One aspect of every phase’s dominant affect is that it is a public secret, something that everyone knows, but nobody admits, or talks about. As long as the dominant affect is a public secret, it remains effective, and strategies against it will not emerge.
Public secrets are typically personalised. The problem is only visible at an individual, psychological level; the social causes of the problem are concealed. Each phase blames the system’s victims for the suffering that the system causes. And it portrays a fundamental part of its functional logic as a contingent and localised problem.
In the modern era (until the post-war settlement), the dominant affect was misery. In the nineteenth century, the dominant narrative was that capitalism leads to general enrichment. The public secret of this narrative was the misery of the working class. The exposure of this misery was carried out by revolutionaries. The first wave of modern social movements in the nineteenth century was a machine for fighting misery. Tactics such as strikes, wage struggles, political organisation, mutual aid, co-operatives and strike funds were effective ways to defeat the power of misery by ensuring a certain social minimum. Some of these strategies still work when fighting misery.
When misery stopped working as a control strategy, capitalism switched to boredom. In the mid twentieth century, the dominant public narrative was that the standard of living – which widened access to consumption, healthcare and education – was rising. Everyone in the rich countries was happy, and the poor countries were on their way to development. The public secret was that everyone was bored. This was an effect of the Fordist system which was prevalent until the 1980s – a system based on full-time jobs for life, guaranteed welfare, mass consumerism, mass culture, and the co-optation of the labour movement which had been built to fight misery. Job security and welfare provision reduced anxiety and misery, but jobs were boring, made up of simple, repetitive tasks. Mid-century capitalism gave everything needed for survival, but no opportunities for life; it was a system based on force-feeding survival to saturation point.
Of course, not all workers under Fordism actually had stable jobs or security – but this was the core model of work, around which the larger system was arranged. There were really three deals in this phase, with the B-worker deal – boredom for security – being the most exemplary of the Fordism-boredom conjuncture. Today, the B-worker deal has largely been eliminated, leaving a gulf between the A- and C-workers (the consumer society insiders, and the autonomy and insecurity of the most marginal).
2: Contemporary resistance is born of the 1960s wave, in response to the dominant affect of boredom.

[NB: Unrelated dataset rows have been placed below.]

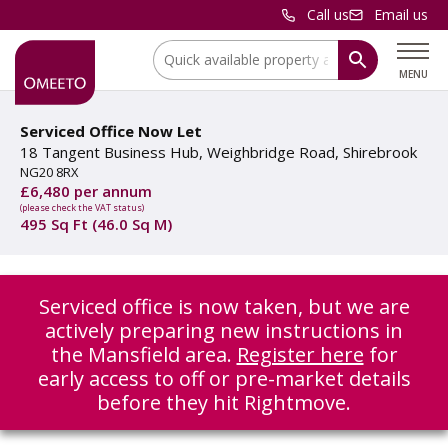
Call us
Email us
Location:
MENU
Serviced Office Now Let
18 Tangent Business Hub, Weighbridge Road, Shirebrook
NG20 8RX
£6,480 per annum
(please check the VAT status)
495 Sq Ft (46.0 Sq M)
Serviced office is now taken, but we are
actively preparing new instructions in
the Mansfield area.
Register here
for
early access to off or pre-market details
before they hit Rightmove.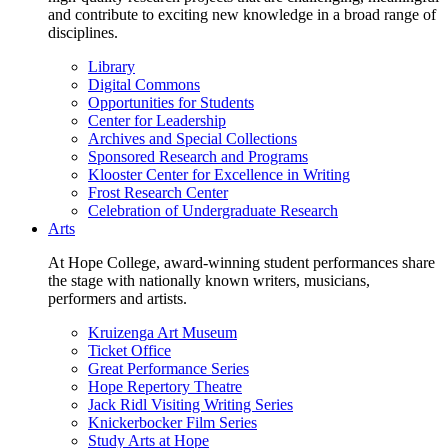
and contribute to exciting new knowledge in a broad range of
disciplines.
Library
Digital Commons
Opportunities for Students
Center for Leadership
Archives and Special Collections
Sponsored Research and Programs
Klooster Center for Excellence in Writing
Frost Research Center
Celebration of Undergraduate Research
Arts
At Hope College, award-winning student performances share
the stage with nationally known writers, musicians,
performers and artists.
Kruizenga Art Museum
Ticket Office
Great Performance Series
Hope Repertory Theatre
Jack Ridl Visiting Writing Series
Knickerbocker Film Series
Study Arts at Hope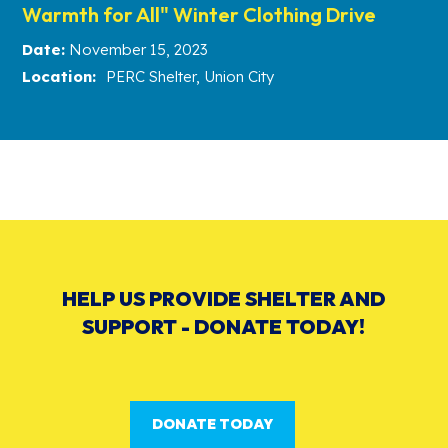
Warmth for All" Winter Clothing Drive
Date:
November 15, 2023
Location:
PERC Shelter, Union City
HELP US PROVIDE SHELTER AND
SUPPORT - DONATE TODAY!
DONATE TODAY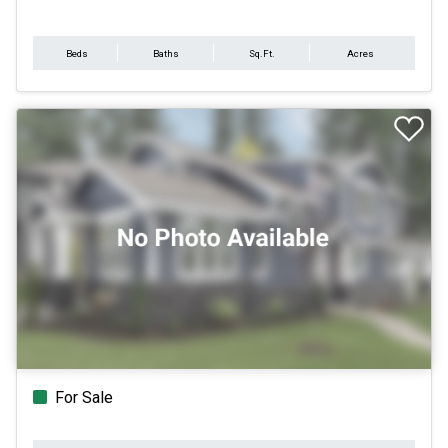
Beds
Baths
Sq.Ft.
Acres
For Sale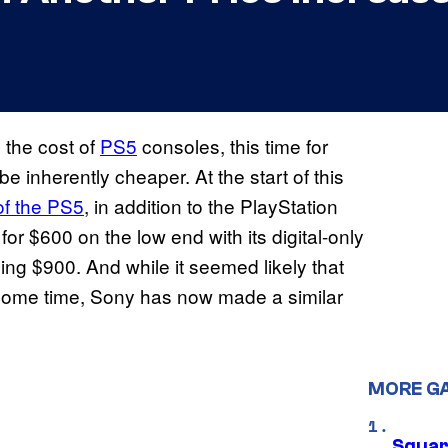
 the cost of
PS5
consoles, this time for
e inherently cheaper. At the start of this
of the PS5
, in addition to the PlayStation
or $600 on the low end with its digital-only
ing $900. And while it seemed likely that
te some time, Sony has now made a similar
MORE G
Squar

If each stage of the dominant system has a dominant affect, then each stage of resistance needs strategies to defeat or dissolve this affect. If the first wave of social movements were a machine for fighting misery, the second wave (of the 1960s-70s, or more broadly (and thinly) 1960s-90s) were a machine for fighting boredom. This is the wave of which our own movements were born, which continues to inflect most of our theories and practices.